#### TASK PROMPT:
The required output is the exact run of lines below that opens at the line with "You are a GUI" and closes at the line with "The width and".

#### DATA SUPPLIED:
**********
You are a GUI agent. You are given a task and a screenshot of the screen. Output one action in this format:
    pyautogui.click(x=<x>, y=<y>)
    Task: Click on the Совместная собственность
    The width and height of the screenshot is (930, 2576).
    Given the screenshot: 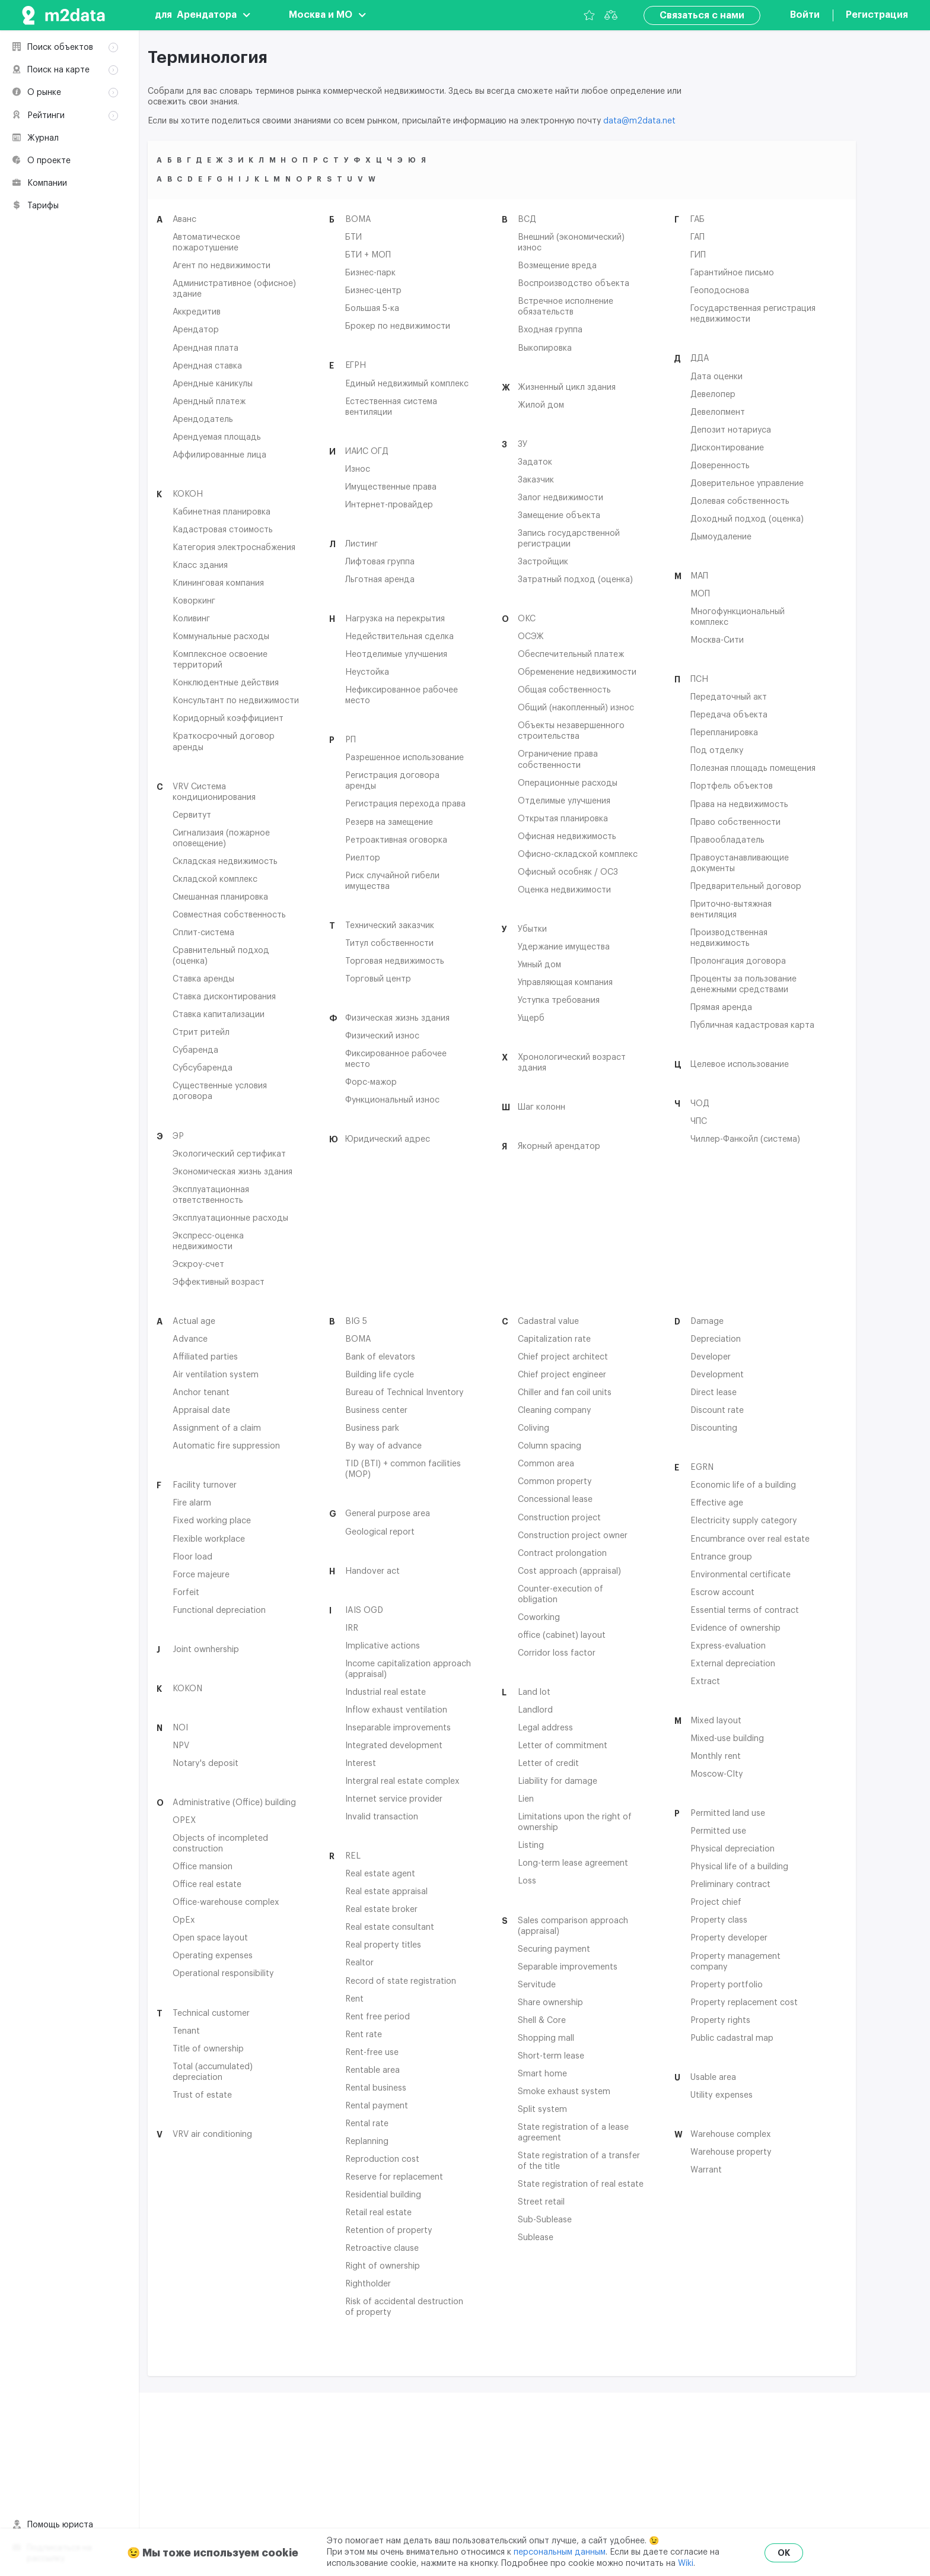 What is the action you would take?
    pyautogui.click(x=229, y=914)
**********
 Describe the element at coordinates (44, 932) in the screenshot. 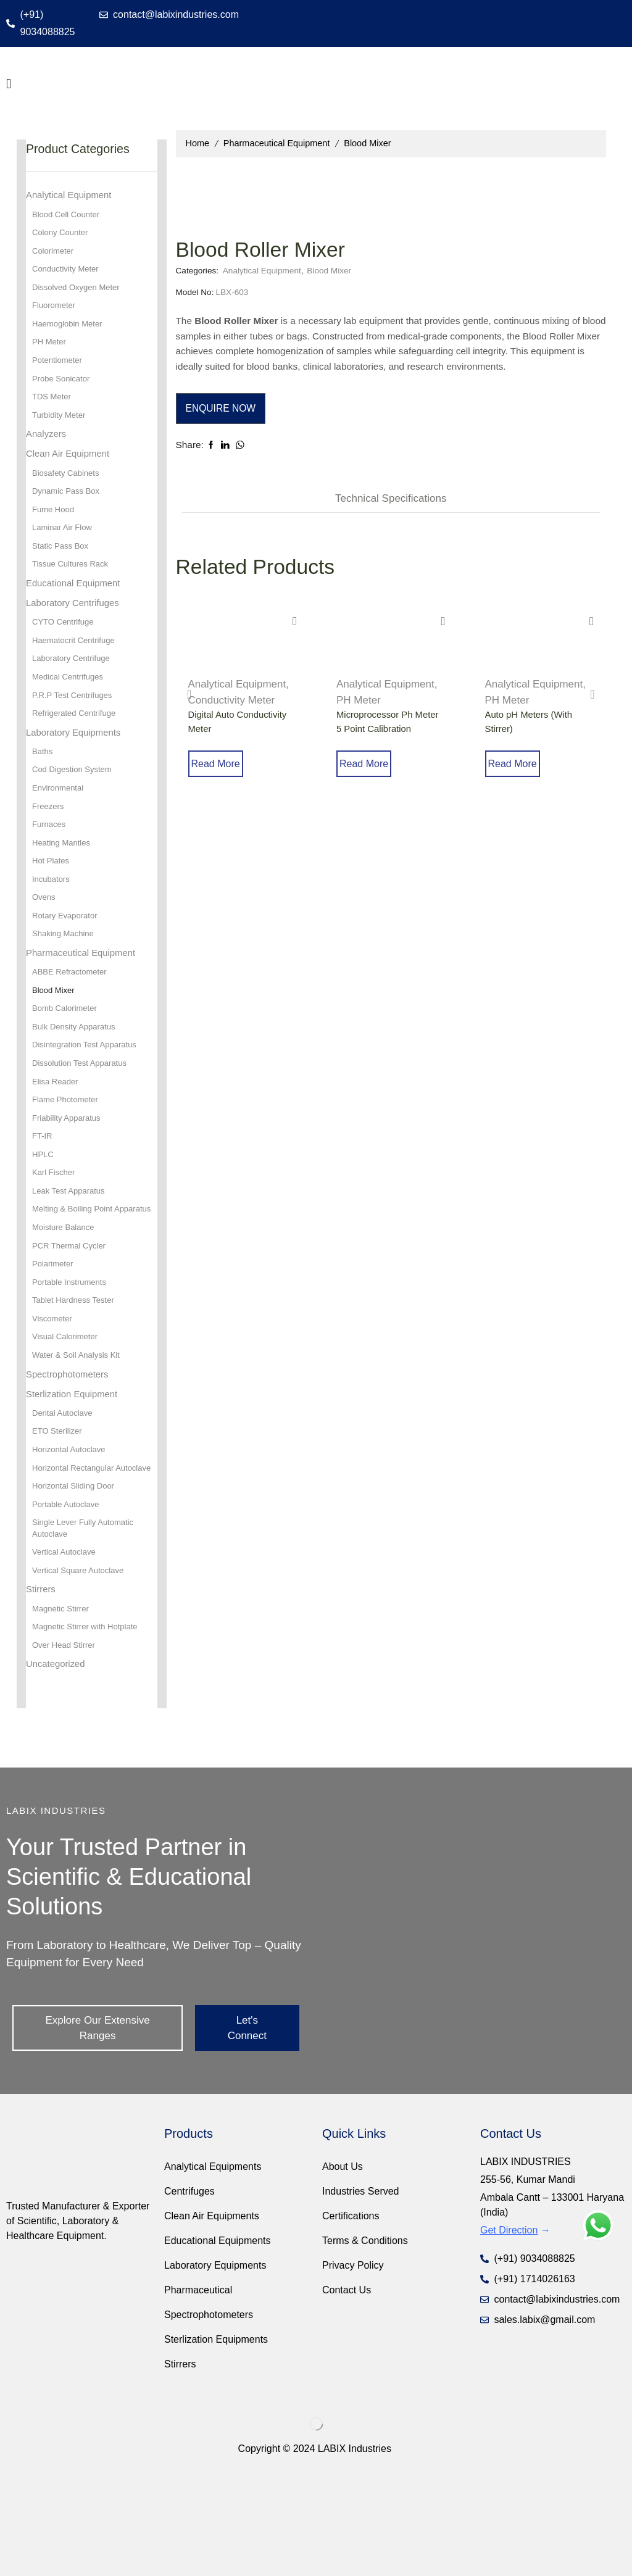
**********
#### ANSWER TO THIS PROBLEM:
You are a GUI agent. You are given a task and a screenshot of the screen. Output one action in this format:
    pyautogui.click(x=<x>, y=<y>)
    Task: Click on the Совместная собственность
    The width and height of the screenshot is (930, 2576).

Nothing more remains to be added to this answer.